Helland Ronny, Czapinska Honorata, Leiros Ingar, Olufsen Magne, Otlewski Jacek, Smalås Arne O
Norwegian Structural Biology Centre, Faculty of Science, University of Tromsø, 9037 Tromsø, Norway.
J Mol Biol. 2003 Oct 31;333(4):845-61. doi: 10.1016/j.jmb.2003.08.059.
Crystal structures of P1 Gly, Val, Leu and Phe bovine pancreatic trypsin inhibitor (BPTI) variants in complex with two serine proteinases, bovine trypsin and chymotrypsin, have been determined. The association constants for the four mutants with the two enzymes show that the enlargement of the volume of the P1 residue is accompanied by an increase of the binding energy, which is more pronounced for bovine chymotrypsin. Since the conformation of the P1 side-chains in the two S1 pockets is very similar, we suggest that the difference in DeltaG values between the enzymes must arise from the more polar environment of the S1 site of trypsin. This results mainly from the substitutions of Met192 and Ser189 observed in chymotrypsin with Gln192 and Asp189 present in trypsin. The more polar interior of the S1 site of trypsin is reflected by a much higher order of the solvent network in the empty pocket of the enzyme, as is observed in the complexes of the two enzymes with the P1 Gly BPTI variant. The more optimal binding of the large hydrophobic P1 residues by chymotrypsin is also reflected by shrinkage of the S1 pocket upon the accommodation of the cognate residues of this enzyme. Conversely, the S1 pocket of trypsin expands upon binding of such side-chains, possibly to avoid interaction with the polar residues of the walls. Further differentiation between the two enzymes is achieved by small differences in the shape of the S1 sites, resulting in an unequal steric hindrance of some of the side-chains, as observed for the gamma-branched P1 Leu variant of BPTI, which is much more favored by bovine chymotrypsin than trypsin. Analysis of the discrimination of beta-branched residues by trypsin and chymotrypsin is based on the complexes with the P1 Val BPTI variant. Steric repulsion of the P1 Val residue by the walls of the S1 pocket of both enzymes prevents the P1 Val side-chain from adopting the most optimal chi1 value.

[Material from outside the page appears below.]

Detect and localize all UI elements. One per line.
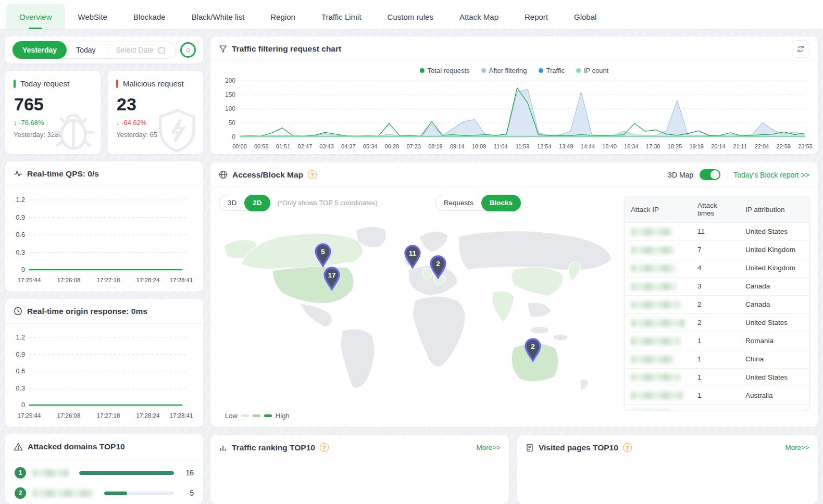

已确定P1位点为甘氨酸、缬氨酸、亮氨酸和苯丙氨酸的牛胰蛋白酶抑制剂(BPTI)变体与两种丝氨酸蛋白酶——牛胰蛋白酶和胰凝乳蛋白酶形成复合物的晶体结构。这四种突变体与这两种酶的缔合常数表明,P1残基体积的增大伴随着结合能的增加,这在牛胰凝乳蛋白酶中更为明显。由于两种酶S1口袋中P1侧链的构象非常相似,我们认为酶之间ΔG值的差异一定源于胰蛋白酶S1位点更具极性的环境。这主要是由于在胰凝乳蛋白酶中观察到的Met192和Ser189被胰蛋白酶中的Gln192和Asp189取代。胰蛋白酶S1位点更具极性的内部由该酶空口袋中溶剂网络的更高有序性反映出来,正如在这两种酶与P1甘氨酸BPTI变体的复合物中所观察到的那样。胰凝乳蛋白酶对大的疏水性P1残基的更优结合也通过该酶同源残基容纳时S1口袋的收缩反映出来。相反,胰蛋白酶的S1口袋在结合此类侧链时会扩张,可能是为了避免与口袋壁的极性残基相互作用。两种酶之间的进一步区分是通过S1位点形状的微小差异实现的,这导致了一些侧链的空间位阻不均等,如在BPTI的γ-分支P1亮氨酸变体中观察到的那样,牛胰凝乳蛋白酶比胰蛋白酶更倾向于结合该变体。对胰蛋白酶和胰凝乳蛋白酶对β-分支残基的区分分析是基于与P1缬氨酸BPTI变体的复合物。两种酶S1口袋壁对P1缬氨酸残基的空间排斥阻止了P1缬氨酸侧链采用最优化的χ1值。